Instructions to follow. What is needed is an exact copy of the data below, pictures excluded.

Data extracted from a collection
►
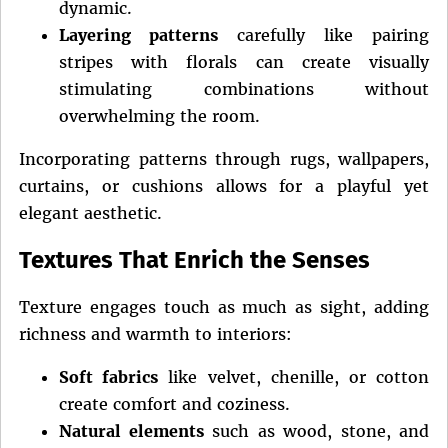
dynamic.
Layering patterns
carefully like pairing
stripes with florals can create visually
stimulating combinations without
overwhelming the room.
Incorporating patterns through rugs, wallpapers,
curtains, or cushions allows for a playful yet
elegant aesthetic.
Textures That Enrich the Senses
Texture engages touch as much as sight, adding
richness and warmth to interiors:
Soft fabrics
like velvet, chenille, or cotton
create comfort and coziness.
Natural elements
such as wood, stone, and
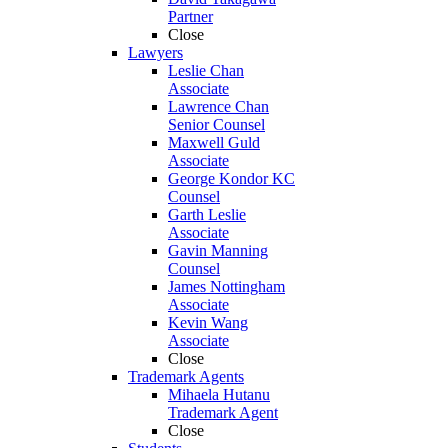
Partner
Close
Lawyers
Leslie Chan
Associate
Lawrence Chan
Senior Counsel
Maxwell Guld
Associate
George Kondor KC
Counsel
Garth Leslie
Associate
Gavin Manning
Counsel
James Nottingham
Associate
Kevin Wang
Associate
Close
Trademark Agents
Mihaela Hutanu
Trademark Agent
Close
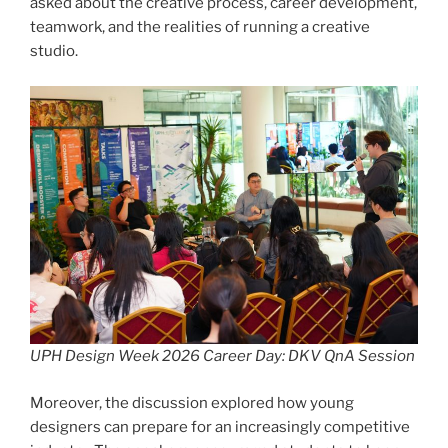
asked about the creative process, career development,
teamwork, and the realities of running a creative
studio.
UPH Design Week 2026 Career Day: DKV QnA Session
Moreover, the discussion explored how young
designers can prepare for an increasingly competitive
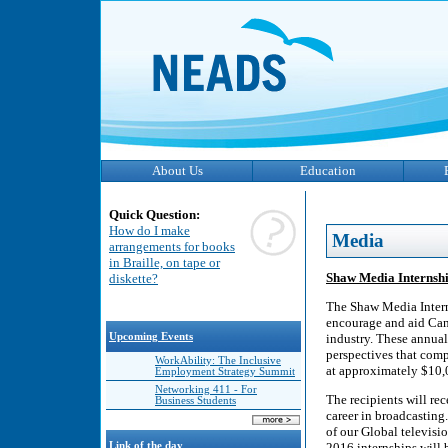
About Us
Education
Quick Question:
How do I make
Media
arrangements for books
in Braille, on tape or
Shaw Media Internship
diskette?
The Shaw Media Interns
encourage and aid Cana
Upcoming Events
industry. These annual
perspectives that comp
WorkAbility: The Inclusive
at approximately $10,0
Employment Strategy Summit
Networking 411 - For
The recipients will rec
Business Students
career in broadcasting
of our Global televisio
Link of the day
2016 internships will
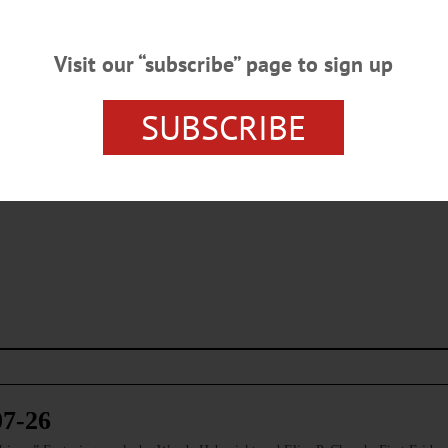
Visit our “subscribe” page to sign up
SUBSCRIBE
s browser for the next time I comment.
07-26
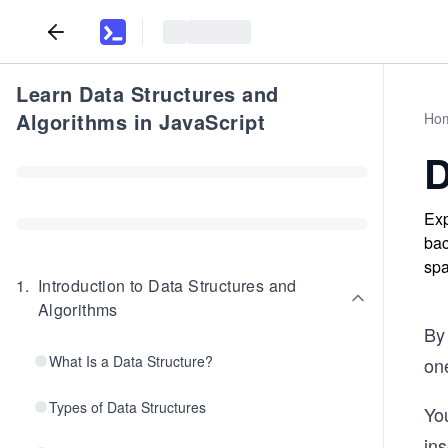
Learn Data Structures and
Algorithms in JavaScript
Ho
D
Exp
bac
spa
1
.
Introduction to Data Structures and
Algorithms
By 
What Is a Data Structure?
on
Types of Data Structures
You
ins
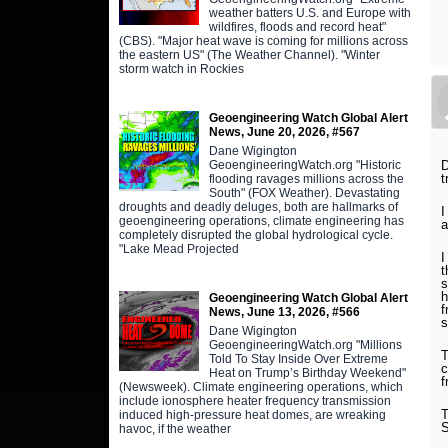
weather batters U.S. and Europe with
wildfires, floods and record heat"
(CBS). "Major heat wave is coming for millions across
the eastern US" (The Weather Channel). "Winter
storm watch in Rockies
Geoengineering Watch Global Alert
News, June 20, 2026, #567
Dane Wigington
GeoengineeringWatch.org "Historic
D
t
flooding ravages millions across the
South" (FOX Weather). Devastating
droughts and deadly deluges, both are hallmarks of
I
geoengineering operations, climate engineering has
a
completely disrupted the global hydrological cycle.
"Lake Mead Projected
I
t
s
h
Geoengineering Watch Global Alert
f
News, June 13, 2026, #566
s
Dane Wigington
GeoengineeringWatch.org "Millions
T
Told To Stay Inside Over Extreme
c
Heat on Trump’s Birthday Weekend"
f
(Newsweek). Climate engineering operations, which
include ionosphere heater frequency transmission
T
induced high-pressure heat domes, are wreaking
S
havoc, if the weather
◄
Your solution.
dynamic.
Layering patterns
carefully like pairing
stripes with florals can create visually
stimulating combinations without
overwhelming the room.
Incorporating patterns through rugs, wallpapers,
curtains, or cushions allows for a playful yet
elegant aesthetic.
Textures That Enrich the Senses
Texture engages touch as much as sight, adding
richness and warmth to interiors:
Soft fabrics
like velvet, chenille, or cotton
create comfort and coziness.
Natural elements
such as wood, stone, and
Partner
Close
Lawyers
Leslie Chan
Associate
Lawrence Chan
Senior Counsel
Maxwell Guld
Associate
George Kondor KC
Counsel
Garth Leslie
Associate
Gavin Manning
Counsel
James Nottingham
Associate
Kevin Wang
Associate
Close
Trademark Agents
Mihaela Hutanu
Trademark Agent
Close
asked about the creative process, career development,
teamwork, and the realities of running a creative
studio.
UPH Design Week 2026 Career Day: DKV QnA Session
Moreover, the discussion explored how young
designers can prepare for an increasingly competitive
About Us
Education
Quick Question:
How do I make
Media
arrangements for books
in Braille, on tape or
Shaw Media Internship
diskette?
The Shaw Media Interns
encourage and aid Cana
Upcoming Events
industry. These annual
perspectives that comp
WorkAbility: The Inclusive
at approximately $10,0
Employment Strategy Summit
Networking 411 - For
The recipients will rec
Business Students
career in broadcasting
of our Global televisio
Link of the day
2016 internships will
Visit our “subscribe” page to sign up
SUBSCRIBE
s browser for the next time I comment.
07-26
Learn Data Structures and
Algorithms in JavaScript
Ho
D
Exp
bac
spa
1
.
Introduction to Data Structures and
Algorithms
By 
What Is a Data Structure?
on
Types of Data Structures
You
ins
weather batters U.S. and Europe with
wildfires, floods and record heat"
(CBS). "Major heat wave is coming for millions across
the eastern US" (The Weather Channel). "Winter
storm watch in Rockies
Geoengineering Watch Global Alert
News, June 20, 2026, #567
Dane Wigington
GeoengineeringWatch.org "Historic
D
t
flooding ravages millions across the
South" (FOX Weather). Devastating
droughts and deadly deluges, both are hallmarks of
I
geoengineering operations, climate engineering has
a
completely disrupted the global hydrological cycle.
"Lake Mead Projected
I
t
s
h
Geoengineering Watch Global Alert
f
News, June 13, 2026, #566
s
Dane Wigington
GeoengineeringWatch.org "Millions
T
Told To Stay Inside Over Extreme
c
Heat on Trump’s Birthday Weekend"
f
(Newsweek). Climate engineering operations, which
include ionosphere heater frequency transmission
T
induced high-pressure heat domes, are wreaking
S
havoc, if the weather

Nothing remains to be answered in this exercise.